## WHAT TO PRODUCE
Below are entries with pictures in them. Output exactly the lines starting at the line with "Найти билеты" and ending at the line with "disponibles [ 470 days, 20:08:26 ]", both included, but not the pictures.
[RECORDS — start]
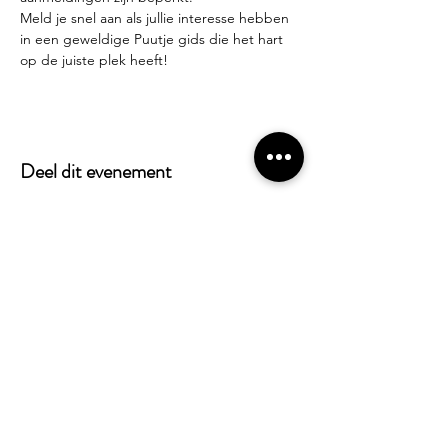
Meld je snel aan als jullie interesse hebben 
in een geweldige Puutje gids die het hart 
op de juiste plek heeft!
Deel dit evenement
Alles weten over Puutje? Schrijf je in voor
onze nieuwsbrief!
Verzenden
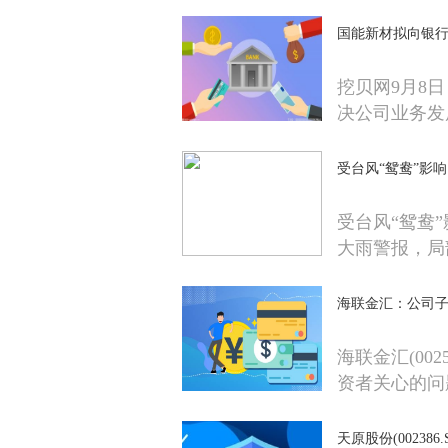
国能新材拟向银行
挖贝网9月8日
决公司业务发
受台风“鸳鸯”影
受台风“鸳鸯
大雨警报，局
海联金汇：公司
海联金汇(00
资者关心的问
天原股份(0023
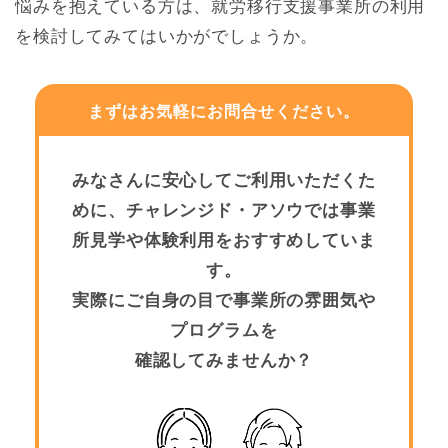
悩みを抱えている方は、就労移行支援事業所の利用
を検討してみてはいかがでしょうか。
まずはお気軽にお問合せください。
みなさんに安心してご利用いただくた
めに、チャレンジド・アソウでは事業
所見学や体験利用をおすすめしていま
す。
実際にご自身の目で事業所の雰囲気や
プログラムを
確認してみませんか？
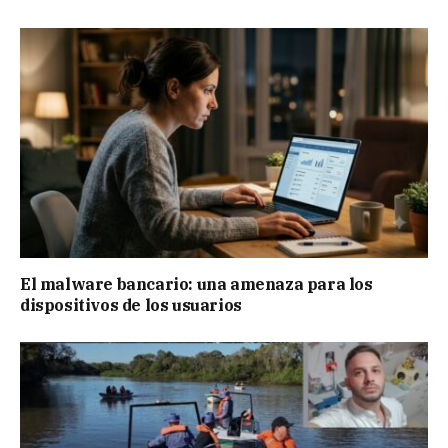
El malware bancario: una amenaza para los
dispositivos de los usuarios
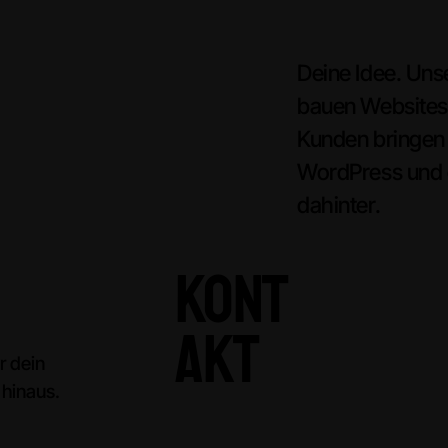
Deine Idee. Uns
bauen Websites
Kunden bringen 
WordPress und e
dahinter.
Kont
akt
r dein
 hinaus.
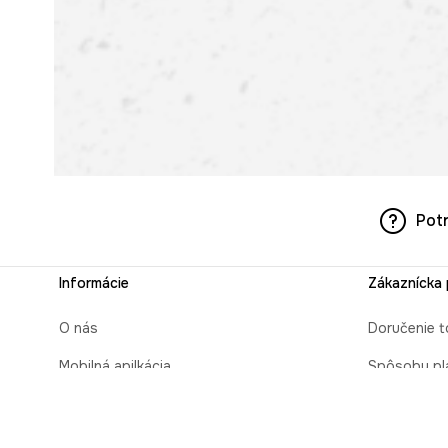
Pot
Informácie
Zákaznícka
O nás
Doručenie t
Mobilná apilkácia
Spôsoby pl
Pravidlá pre prezentovanie tovaru
Čas realizá
Blog
Zabaliť ako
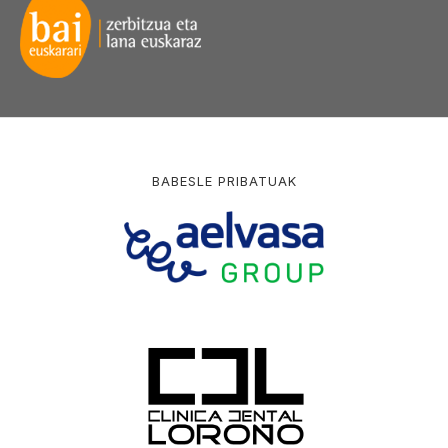
BABESLE PRIBATUAK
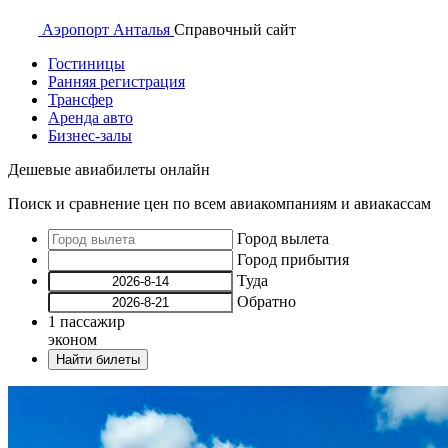
Аэропорт
Анталья
Справочный
сайт
Гостиницы
Ранняя регистрация
Трансфер
Аренда авто
Бизнес-залы
Дешевые авиабилеты онлайн
Поиск и сравнение цен по всем авиакомпаниям и авиакассам
Город вылета
Город прибытия
Туда
Обратно
1
пассажир
эконом
Найти билеты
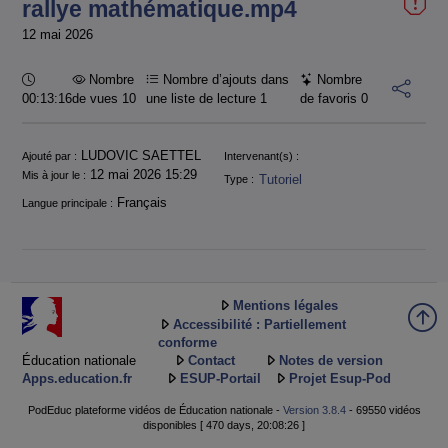
rallye mathématique.mp4
12 mai 2026
Durée :
Nombre
Nombre d’ajouts dans
Nombre
00:13:16
de vues 10
une liste de lecture
1
de favoris
0
Informations
LUDOVIC SAETTEL
Ajouté par :
Intervenant(s) :
12 mai 2026 15:29
Mis à jour le :
Tutoriel
Type :
Français
Langue principale :
Mentions légales
Accessibilité : Partiellement
conforme
Éducation nationale
Contact
Notes de version
Apps.education.fr
ESUP-Portail
Projet Esup-Pod
PodEduc plateforme vidéos de Éducation nationale -
Version 3.8.4
- 69550 vidéos
disponibles [ 470 days, 20:08:26 ]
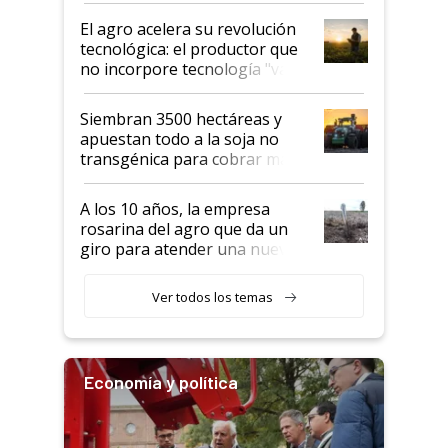
El agro acelera su revolución
tecnológica: el productor que
no incorpore tecnología "va a
perder el tren"
Siembran 3500 hectáreas y
apuestan todo a la soja no
transgénica para cobrar más
por tonelada: compraron un
semillero
A los 10 años, la empresa
rosarina del agro que da un
giro para atender una nueva
etapa en el agro
Ver todos los temas
Economía y política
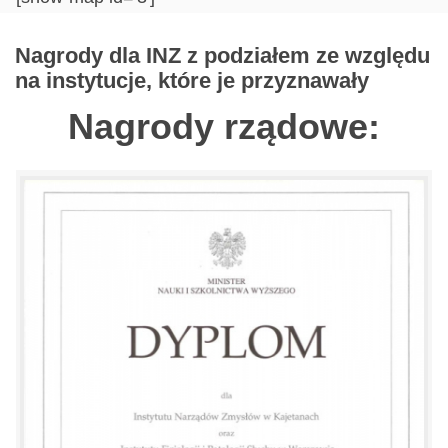
Nagrody dla INZ z podziałem ze względu
na instytucje, które je przyznawały
Nagrody rządowe:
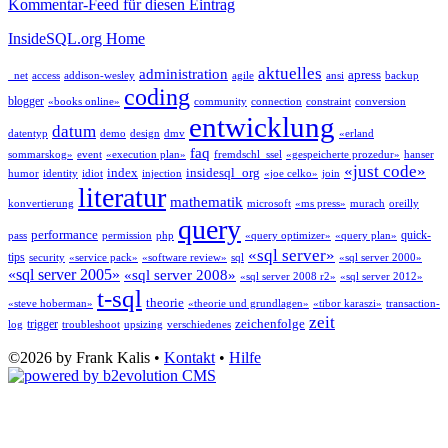
Kommentar-Feed für diesen Eintrag
InsideSQL.org Home
aktuelles
administration
apress
_net
access
addison-wesley
agile
ansi
backup
coding
blogger
«books online»
community
connection
constraint
conversion
entwicklung
datum
datentyp
demo
design
dmv
«erland
faq
sommarskog»
event
«execution plan»
fremdschl_ssel
«gespeicherte prozedur»
hanser
«just code»
index
insidesql_org
humor
identity
idiot
injection
«joe celko»
join
literatur
mathematik
konvertierung
microsoft
«ms press»
murach
oreilly
query
performance
quick-
pass
permission
php
«query optimizer»
«query plan»
«sql server»
tips
security
«service pack»
«software review»
sql
«sql server 2000»
«sql server 2005»
«sql server 2008»
«sql server 2008 r2»
«sql server 2012»
t-sql
theorie
«steve hoberman»
«theorie und grundlagen»
«tibor karaszi»
transaction-
zeit
zeichenfolge
trigger
log
troubleshoot
upsizing
verschiedenes
©2026 by Frank Kalis •
Kontakt
•
Hilfe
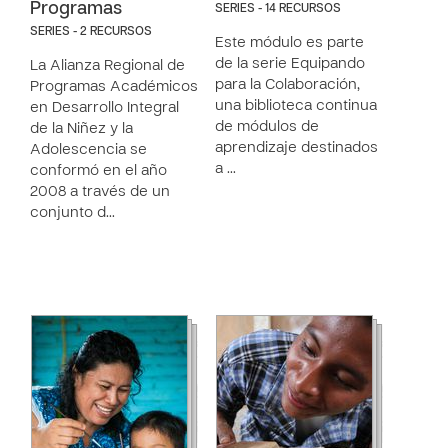
Programas
SERIES - 14 RECURSOS
SERIES - 2 RECURSOS
Este módulo es parte
de la serie Equipando
La Alianza Regional de
para la Colaboración,
Programas Académicos
una biblioteca continua
en Desarrollo Integral
de módulos de
de la Niñez y la
aprendizaje destinados
Adolescencia se
a …
conformó en el año
2008 a través de un
conjunto d…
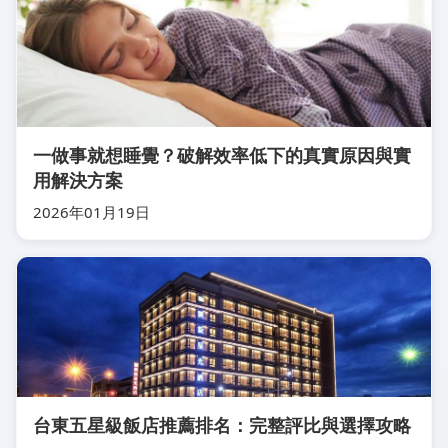
一做事就想睡覺？破解效率低下的真實原因與實
用解決方案
2026年01月19日
台東五星級飯店推薦排名：完整評比與選擇攻略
[RECORDS — finish]
## ANSWER TO THIS TASK
Найти билеты
rallye mathématique.mp4
12 mai 2026
Durée :
Nombre
Nombre d’ajouts dans
Nombre
00:13:16
de vues 10
une liste de lecture
1
de favoris
0
Informations
LUDOVIC SAETTEL
Ajouté par :
Intervenant(s) :
12 mai 2026 15:29
Mis à jour le :
Tutoriel
Type :
Français
Langue principale :
Mentions légales
Accessibilité : Partiellement
conforme
Éducation nationale
Contact
Notes de version
Apps.education.fr
ESUP-Portail
Projet Esup-Pod
PodEduc plateforme vidéos de Éducation nationale -
Version 3.8.4
- 69550 vidéos
disponibles [ 470 days, 20:08:26 ]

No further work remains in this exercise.